[Stored items from a collection]
╔══
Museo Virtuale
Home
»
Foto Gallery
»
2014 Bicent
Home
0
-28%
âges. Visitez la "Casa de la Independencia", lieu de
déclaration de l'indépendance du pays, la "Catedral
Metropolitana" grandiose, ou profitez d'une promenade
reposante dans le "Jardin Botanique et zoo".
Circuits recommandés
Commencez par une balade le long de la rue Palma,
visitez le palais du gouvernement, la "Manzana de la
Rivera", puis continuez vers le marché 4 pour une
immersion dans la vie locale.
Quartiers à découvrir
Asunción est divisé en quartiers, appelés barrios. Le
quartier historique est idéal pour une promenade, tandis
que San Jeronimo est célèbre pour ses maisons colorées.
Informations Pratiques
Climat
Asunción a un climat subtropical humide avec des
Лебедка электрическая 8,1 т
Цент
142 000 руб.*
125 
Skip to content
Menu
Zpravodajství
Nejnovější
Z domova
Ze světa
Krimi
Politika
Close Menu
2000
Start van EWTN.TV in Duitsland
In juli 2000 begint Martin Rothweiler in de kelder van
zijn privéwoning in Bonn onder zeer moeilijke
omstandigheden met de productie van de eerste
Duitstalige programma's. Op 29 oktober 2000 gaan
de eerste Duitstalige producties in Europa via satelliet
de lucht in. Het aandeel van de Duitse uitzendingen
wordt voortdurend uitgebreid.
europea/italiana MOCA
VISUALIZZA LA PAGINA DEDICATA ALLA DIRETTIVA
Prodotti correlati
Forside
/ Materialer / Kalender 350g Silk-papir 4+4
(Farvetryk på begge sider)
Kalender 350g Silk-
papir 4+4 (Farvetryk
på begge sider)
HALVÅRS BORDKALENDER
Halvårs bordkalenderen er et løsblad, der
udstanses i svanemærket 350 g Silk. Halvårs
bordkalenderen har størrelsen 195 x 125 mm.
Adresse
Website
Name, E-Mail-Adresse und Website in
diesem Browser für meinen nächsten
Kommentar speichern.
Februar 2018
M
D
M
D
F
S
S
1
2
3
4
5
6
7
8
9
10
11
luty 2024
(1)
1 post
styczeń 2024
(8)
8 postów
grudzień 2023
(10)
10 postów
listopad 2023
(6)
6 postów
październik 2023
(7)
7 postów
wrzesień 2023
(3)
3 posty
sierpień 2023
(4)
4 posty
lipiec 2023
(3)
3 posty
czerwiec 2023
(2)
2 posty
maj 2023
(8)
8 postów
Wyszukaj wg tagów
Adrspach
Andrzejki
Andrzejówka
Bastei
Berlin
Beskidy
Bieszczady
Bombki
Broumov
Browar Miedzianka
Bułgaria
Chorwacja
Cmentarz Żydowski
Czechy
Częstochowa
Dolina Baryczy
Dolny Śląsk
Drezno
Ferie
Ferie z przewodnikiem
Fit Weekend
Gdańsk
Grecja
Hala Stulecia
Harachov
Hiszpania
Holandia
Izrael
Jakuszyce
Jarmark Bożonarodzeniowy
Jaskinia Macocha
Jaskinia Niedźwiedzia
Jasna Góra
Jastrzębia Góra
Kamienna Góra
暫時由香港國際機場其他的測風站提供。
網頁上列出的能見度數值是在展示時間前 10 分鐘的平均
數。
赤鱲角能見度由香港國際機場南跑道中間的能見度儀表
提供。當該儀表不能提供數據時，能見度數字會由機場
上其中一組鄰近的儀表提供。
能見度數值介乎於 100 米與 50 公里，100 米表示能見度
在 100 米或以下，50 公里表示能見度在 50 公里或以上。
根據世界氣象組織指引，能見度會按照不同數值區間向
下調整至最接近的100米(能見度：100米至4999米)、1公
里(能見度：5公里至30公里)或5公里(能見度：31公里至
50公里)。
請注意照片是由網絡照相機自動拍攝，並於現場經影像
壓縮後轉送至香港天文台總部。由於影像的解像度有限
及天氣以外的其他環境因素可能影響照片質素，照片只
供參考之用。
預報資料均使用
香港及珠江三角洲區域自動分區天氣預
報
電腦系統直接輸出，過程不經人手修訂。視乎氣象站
╚══
╔══
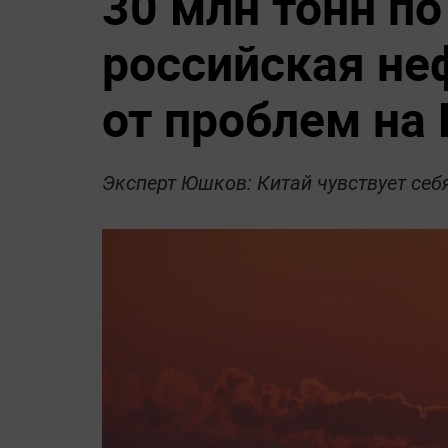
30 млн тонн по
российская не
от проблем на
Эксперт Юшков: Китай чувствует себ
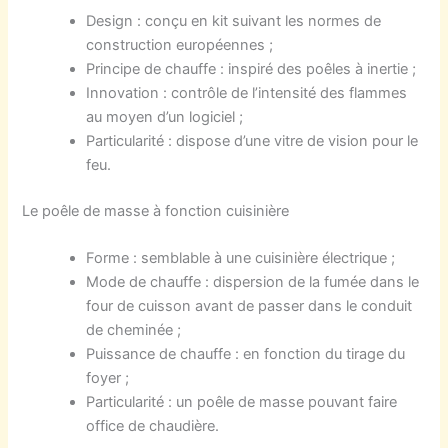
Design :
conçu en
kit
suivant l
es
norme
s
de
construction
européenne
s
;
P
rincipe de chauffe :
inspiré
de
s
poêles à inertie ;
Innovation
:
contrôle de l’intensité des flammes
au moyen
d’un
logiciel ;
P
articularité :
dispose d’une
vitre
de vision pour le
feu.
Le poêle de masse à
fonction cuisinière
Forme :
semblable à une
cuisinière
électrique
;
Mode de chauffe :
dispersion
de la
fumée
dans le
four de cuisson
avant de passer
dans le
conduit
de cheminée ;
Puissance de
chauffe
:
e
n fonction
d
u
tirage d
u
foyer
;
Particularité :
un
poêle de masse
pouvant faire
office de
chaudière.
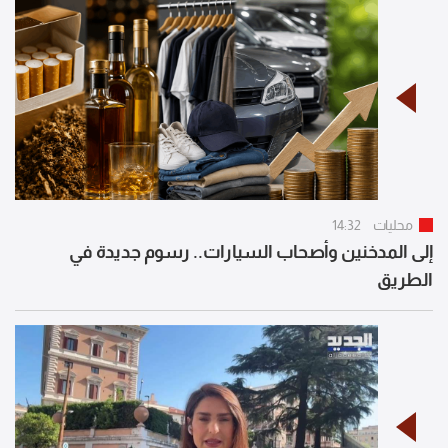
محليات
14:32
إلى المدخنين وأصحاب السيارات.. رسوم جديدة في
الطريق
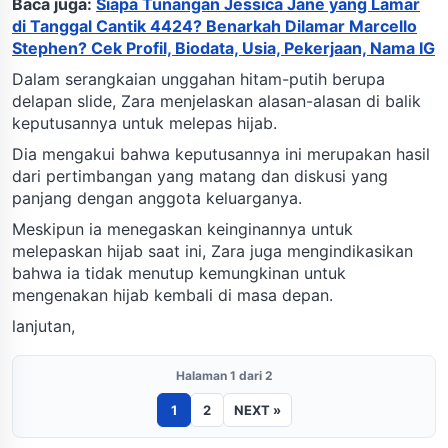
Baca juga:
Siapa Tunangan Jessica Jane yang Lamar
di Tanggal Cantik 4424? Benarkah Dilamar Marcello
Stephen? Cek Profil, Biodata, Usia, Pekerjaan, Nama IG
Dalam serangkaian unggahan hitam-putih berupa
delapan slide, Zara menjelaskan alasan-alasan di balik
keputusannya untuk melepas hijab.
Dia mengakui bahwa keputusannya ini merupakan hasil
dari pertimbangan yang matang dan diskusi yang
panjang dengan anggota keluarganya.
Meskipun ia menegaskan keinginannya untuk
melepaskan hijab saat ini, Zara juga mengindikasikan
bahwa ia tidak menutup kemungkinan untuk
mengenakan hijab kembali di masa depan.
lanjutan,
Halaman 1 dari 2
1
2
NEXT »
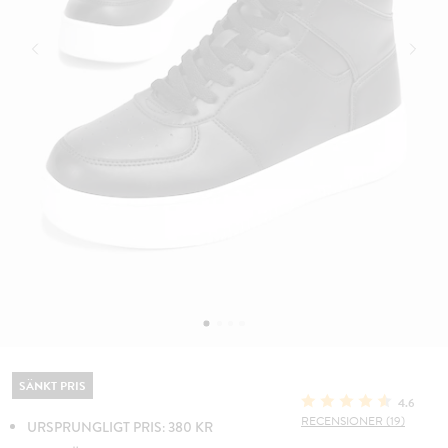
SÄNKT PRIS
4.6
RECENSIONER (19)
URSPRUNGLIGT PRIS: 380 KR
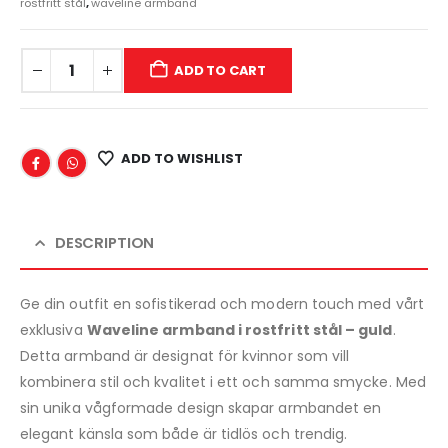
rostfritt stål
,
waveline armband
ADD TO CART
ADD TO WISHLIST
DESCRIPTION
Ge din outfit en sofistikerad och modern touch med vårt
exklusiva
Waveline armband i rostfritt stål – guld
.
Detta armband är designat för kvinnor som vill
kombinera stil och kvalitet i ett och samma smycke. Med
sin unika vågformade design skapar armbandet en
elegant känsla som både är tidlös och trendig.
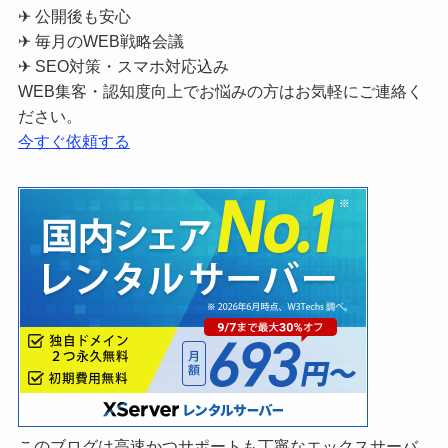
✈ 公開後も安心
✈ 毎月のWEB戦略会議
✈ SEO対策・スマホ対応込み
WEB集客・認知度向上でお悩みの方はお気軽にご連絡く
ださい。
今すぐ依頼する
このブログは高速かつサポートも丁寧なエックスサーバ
╚══
╔══
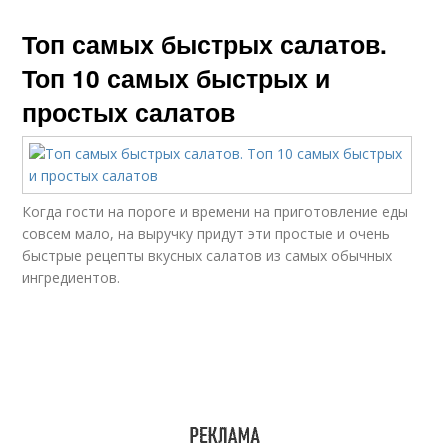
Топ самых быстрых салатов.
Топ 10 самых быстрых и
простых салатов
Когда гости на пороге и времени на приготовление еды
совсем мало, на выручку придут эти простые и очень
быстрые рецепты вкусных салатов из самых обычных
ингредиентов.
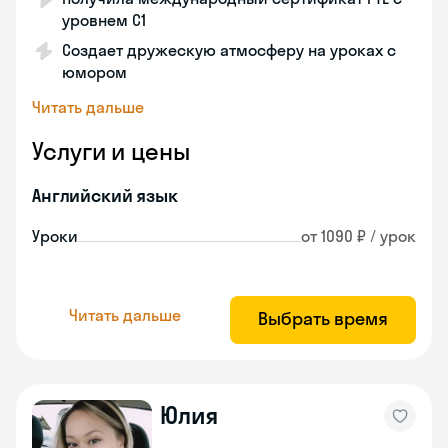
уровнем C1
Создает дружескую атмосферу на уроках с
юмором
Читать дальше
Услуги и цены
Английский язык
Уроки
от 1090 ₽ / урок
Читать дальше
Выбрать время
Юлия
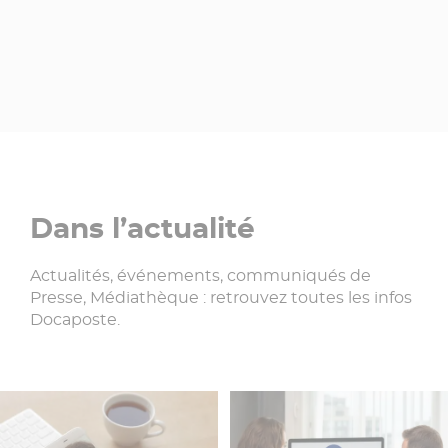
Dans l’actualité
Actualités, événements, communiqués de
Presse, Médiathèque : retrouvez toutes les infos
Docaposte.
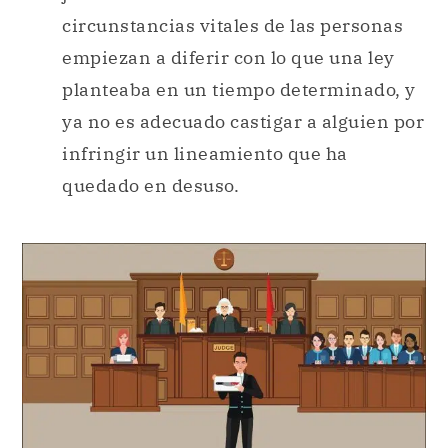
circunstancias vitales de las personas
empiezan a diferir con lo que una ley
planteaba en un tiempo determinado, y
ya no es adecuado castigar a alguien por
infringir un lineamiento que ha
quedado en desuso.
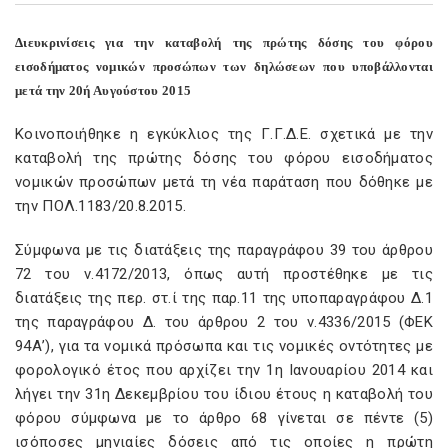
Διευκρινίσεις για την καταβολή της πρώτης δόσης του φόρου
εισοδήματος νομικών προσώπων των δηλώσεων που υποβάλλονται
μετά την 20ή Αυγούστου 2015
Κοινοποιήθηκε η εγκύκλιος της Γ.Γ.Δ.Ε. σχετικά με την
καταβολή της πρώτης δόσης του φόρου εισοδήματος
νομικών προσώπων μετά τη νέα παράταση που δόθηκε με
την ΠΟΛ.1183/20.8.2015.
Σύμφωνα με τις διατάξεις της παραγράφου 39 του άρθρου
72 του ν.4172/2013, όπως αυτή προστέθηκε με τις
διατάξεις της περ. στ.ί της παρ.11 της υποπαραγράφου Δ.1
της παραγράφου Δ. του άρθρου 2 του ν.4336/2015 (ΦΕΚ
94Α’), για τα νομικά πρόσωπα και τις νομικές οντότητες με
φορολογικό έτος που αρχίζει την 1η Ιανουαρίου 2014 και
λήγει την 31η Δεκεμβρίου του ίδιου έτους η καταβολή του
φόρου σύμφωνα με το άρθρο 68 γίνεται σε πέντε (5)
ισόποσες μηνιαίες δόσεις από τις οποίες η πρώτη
╚══
What you give back should be exactly the lines of the data above from the line with "μετά την 20ή Αυγούστου 2015" through the line with "της παραγράφου Δ.", both of those included, and nothing more.

**RESPONSE TO THE EXERCISE**
μετά την 20ή Αυγούστου 2015
Κοινοποιήθηκε η εγκύκλιος της Γ.Γ.Δ.Ε. σχετικά με την
καταβολή της πρώτης δόσης του φόρου εισοδήματος
νομικών προσώπων μετά τη νέα παράταση που δόθηκε με
την ΠΟΛ.1183/20.8.2015.
Σύμφωνα με τις διατάξεις της παραγράφου 39 του άρθρου
72 του ν.4172/2013, όπως αυτή προστέθηκε με τις
διατάξεις της περ. στ.ί της παρ.11 της υποπαραγράφου Δ.1
της παραγράφου Δ. του άρθρου 2 του ν.4336/2015 (ΦΕΚ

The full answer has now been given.